The value promise for this segment is the financial advantage technology provides – “quality of time.” The value promise is either production gain and increased revenue, or increased efficiency by reducing cost and eliminating expense. Improving business in financially measurable ways is this segment’s Monetized Value Proposition (MVP).
The SMBTMS is laid out in four quadrants: Operational or Production technology types, and Non-technical buyers or Technology buyers.
Operational and Production technology types are distinguished from each other by the role technology plays in the revenue generation cycle for each company.
- Operational: Technology is not imbedded in the revenue production of company products or services.
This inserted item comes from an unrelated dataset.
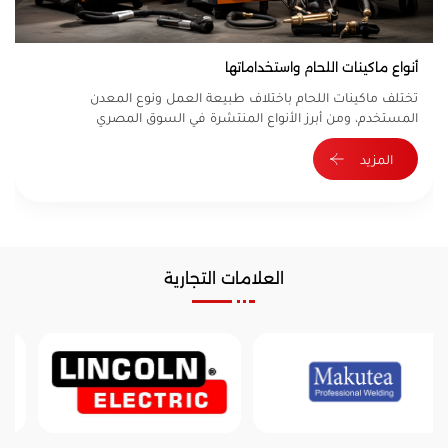
أنواع ماكينات اللحام واستخداماتها
تختلف ماكينات اللحام باختلاف طبيعة العمل ونوع المعدن
المستخدم، ومن أبرز الأنواع المنتشرة في السوق المصري
المزيد
العلامات التجارية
These companies are general–purpose technology users with non-technical buyers.
- Production: Technology is imbedded in the revenue production of company products or services. These companies are specific technology users who are technology buyers.
Technology buyers are distinguished from Non-technical buyers by larger revenue, and more executive wherewithal, technical expertise, and sufficient budget over time. But Non-technical buyers make up 90% of the SMBTMS!
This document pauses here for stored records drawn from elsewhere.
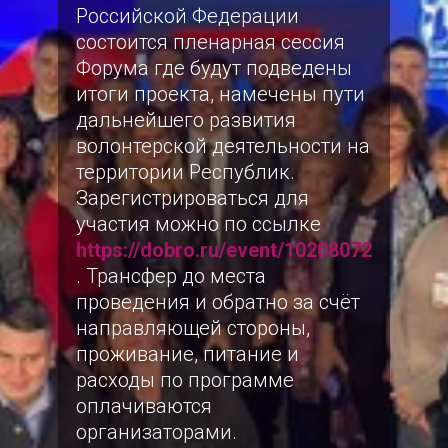
Российской Федерации
состоится пленарная сессия
Форума где будут подведены
итоги проекта, намечены пути
дальнейшего развития
волонтерской деятельности на
территории Республик.
Зарегистрироваться для
участия можно по ссылке
https://dobro.ru/event/10208072
. Трансфер до места
проведения и обратно за счёт
направляющей стороны,
проживание, питание и
расходы по программе
оплачиваются
организаторами.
Non-technical buyers need leadership while Technology buyers want strategic partnerships.
Business drivers for both Non-technical and Technology-buyers are more cash, customers, and credit.
The buying dynamics for both Non-technical and Technology buyers are the same:
- target market: interest, listening, personal
- target customer: attention, looking, company
- target persona: attraction, learning, lucrative
- messaging key: listening, looking, and learning for more cash, customers, and credit
Non-technical buyers: Due to their smaller revenue size and CapEx limitations, most SMB companies are Non-technical buyers who don’t understand the strategic value of technology.
Non-technical buyers have a poor facility with technology, have no technical expertise, no specified budget, and harbor a latent agitation towards technology and technology sellers. But they do need technology.
Non-technical buyers are reluctant buyers who are ignorant of the strategic value of technology to improve their business. An MVP must be generated before Non-technical buyers can see the strategic value of technology for more cash, customers, and credit.
Non-technical buyer motivators are: lowest cost with discounts, inducements, and peer buyer references.
Non-technical buyers:
- Make up over 90% of the SMBTMS
- Less than $50 million in revenue
- Broadest target market
- No technology budgets
- Cost conscious
- Make only tactical general service purchases; buy low and slow
- Undifferentiated from a technology point of view
- C-level owner as buyer
- Seeks Leadership
- MVP motivate purchase
Technology buyers: Because of the economics of large company revenue, technology buyers welcome technical sales insights and actively look for them. They have sufficient executive wherewithal, technical expertise, and a sufficient budget over time.
Technology buyer motivators are: niche/specific, details that lead to value, reputation, with MVP and expectations of ROI based on specified business drivers.
Technology buyers:
- Are 10% of the SMB technology segment
- More than $10 million in revenue
- Niche target customer
- Expressed Budget
- Pronounced business case drivers with technical specifications and research with RFQ request
- Enterprise purpose-built technology
- Profitable
- Manager influences purchase
- Looking for contributive technology partners who have process, support, partnership, ROI
- Want a better company valuation, leadership from strategic partners and ROI on technology and MVP to affirm expectations and influence upselling
“Nothing happens until a sale is made.” Thomas Watson, Sr., President of IBM from 1914 to 1956, coined this expression. He knew what he was talking about. Selling technology in the first half of the twentieth century, before the moon landing in 1969, was not an easy sale to make. Companies then, like many still today, did not understand the transformational power of technology to reshape industry and company fortunes.
What is a “sale” and how is it made? A sale is made when a buyer and seller agree to exchange values. The customer’s value is revenue, but what is your value to the customer? It’s not your price.
New sales are the lifeblood of every business, but not every business knows that yet. Without predictable new sales year over year, no matter how well intended a company’s mission or goals, the company will suffer with limited growth. New sales breathe life into all other company possibilities.
How to attract new customers year over year is the seminal question every business must solve first if it wants to maximize its value proposition and reach its potential.
Technology companies must monetize their value proposition to make more business. A company’s value proposition is the monetized value of its service or product to the customer - “your value.” If you don’t know the monetized value of your value proposition to your prospect, neither does he.
Sales are the problem, sales are the answer, sales are the point. Monetize your value proposition to make more sales and grow your business at scale.